-- Opening Marker --

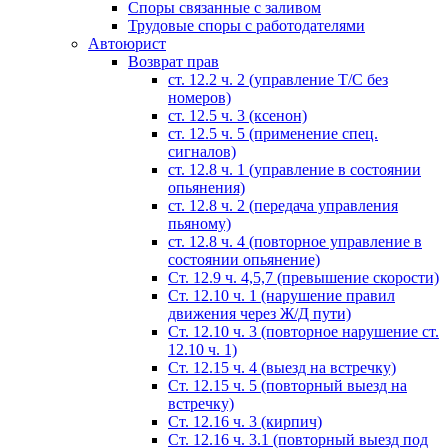
Споры связанные с заливом
Трудовые споры с работодателями
Автоюрист
Возврат прав
ст. 12.2 ч. 2 (управление Т/С без
номеров)
ст. 12.5 ч. 3 (ксенон)
ст. 12.5 ч. 5 (применение спец.
сигналов)
cт. 12.8 ч. 1 (управление в состоянии
опьянения)
ст. 12.8 ч. 2 (передача управления
пьяному)
ст. 12.8 ч. 4 (повторное управление в
состоянии опьянение)
Ст. 12.9 ч. 4,5,7 (превышение скорости)
Ст. 12.10 ч. 1 (нарушение правил
движения через Ж/Д пути)
Ст. 12.10 ч. 3 (повторное нарушение ст.
12.10 ч. 1)
Ст. 12.15 ч. 4 (выезд на встречку)
Ст. 12.15 ч. 5 (повторный выезд на
встречку)
Ст. 12.16 ч. 3 (кирпич)
Ст. 12.16 ч. 3.1 (повторный выезд под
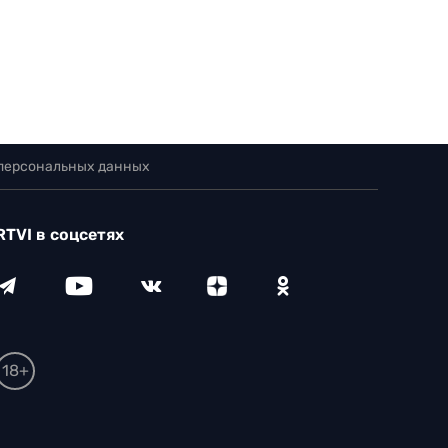
 персональных данных
RTVI в соцсетях
18+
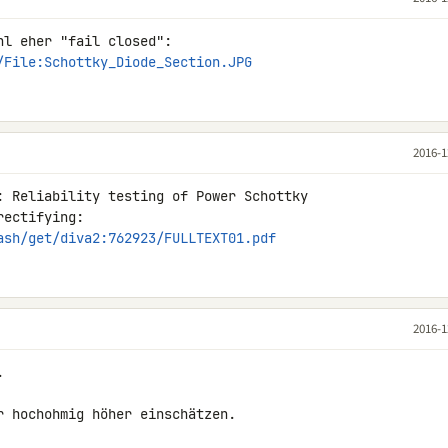
/File:Schottky_Diode_Section.JPG
2016-1
: Reliability testing of Power Schottky 

ash/get/diva2:762923/FULLTEXT01.pdf
2016-1


 hochohmig höher einschätzen.
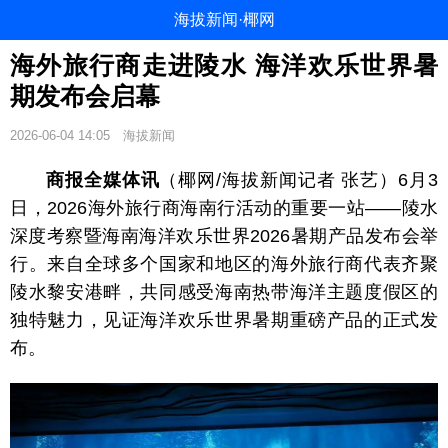
海拔新闻·椰网
海外旅行商走进陵水 海洋欢乐世界暑
期发布会启幕
2026-06-04 14:05
海拔新闻
商报全媒体讯
（椰网/海拔新闻记者 张艺）6月3
日，2026海外旅行商海南行活动的重要一站——陵水
深度考察暨海南海洋欢乐世界2026暑期产品发布会举
行。来自全球多个国家和地区的海外旅行商代表齐聚
陵水黎安港畔，共同感受海南热带海洋主题度假区的
独特魅力，见证海洋欢乐世界暑期重磅产品的正式发
布。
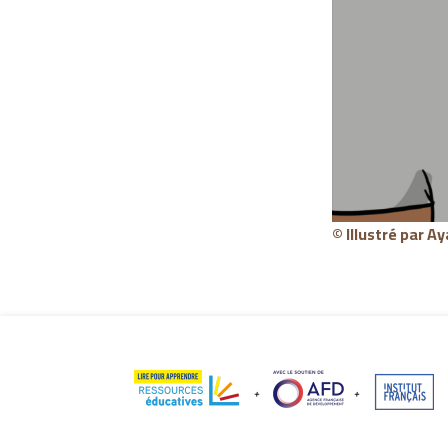
© Illustré par
Ay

-- Closing Marker --

■ **What you should do**: Transcribe every line of the records exactly. Pictures do not belong in the copy.

■ **Exercise response**:
Споры связанные с заливом
Трудовые споры с работодателями
Автоюрист
Возврат прав
ст. 12.2 ч. 2 (управление Т/С без
номеров)
ст. 12.5 ч. 3 (ксенон)
ст. 12.5 ч. 5 (применение спец.
сигналов)
cт. 12.8 ч. 1 (управление в состоянии
опьянения)
ст. 12.8 ч. 2 (передача управления
пьяному)
ст. 12.8 ч. 4 (повторное управление в
состоянии опьянение)
Ст. 12.9 ч. 4,5,7 (превышение скорости)
Ст. 12.10 ч. 1 (нарушение правил
движения через Ж/Д пути)
Ст. 12.10 ч. 3 (повторное нарушение ст.
12.10 ч. 1)
Ст. 12.15 ч. 4 (выезд на встречку)
Ст. 12.15 ч. 5 (повторный выезд на
встречку)
Ст. 12.16 ч. 3 (кирпич)
Ст. 12.16 ч. 3.1 (повторный выезд под
 персональных данных
RTVI в соцсетях
18+
/File:Schottky_Diode_Section.JPG
2016-1
: Reliability testing of Power Schottky 

ash/get/diva2:762923/FULLTEXT01.pdf
2016-1


 hochohmig höher einschätzen.
海拔新闻·椰网
海外旅行商走进陵水 海洋欢乐世界暑
期发布会启幕
2026-06-04 14:05
海拔新闻
商报全媒体讯
（椰网/海拔新闻记者 张艺）6月3
日，2026海外旅行商海南行活动的重要一站——陵水
深度考察暨海南海洋欢乐世界2026暑期产品发布会举
行。来自全球多个国家和地区的海外旅行商代表齐聚
陵水黎安港畔，共同感受海南热带海洋主题度假区的
独特魅力，见证海洋欢乐世界暑期重磅产品的正式发
布。
© Illustré par
Ay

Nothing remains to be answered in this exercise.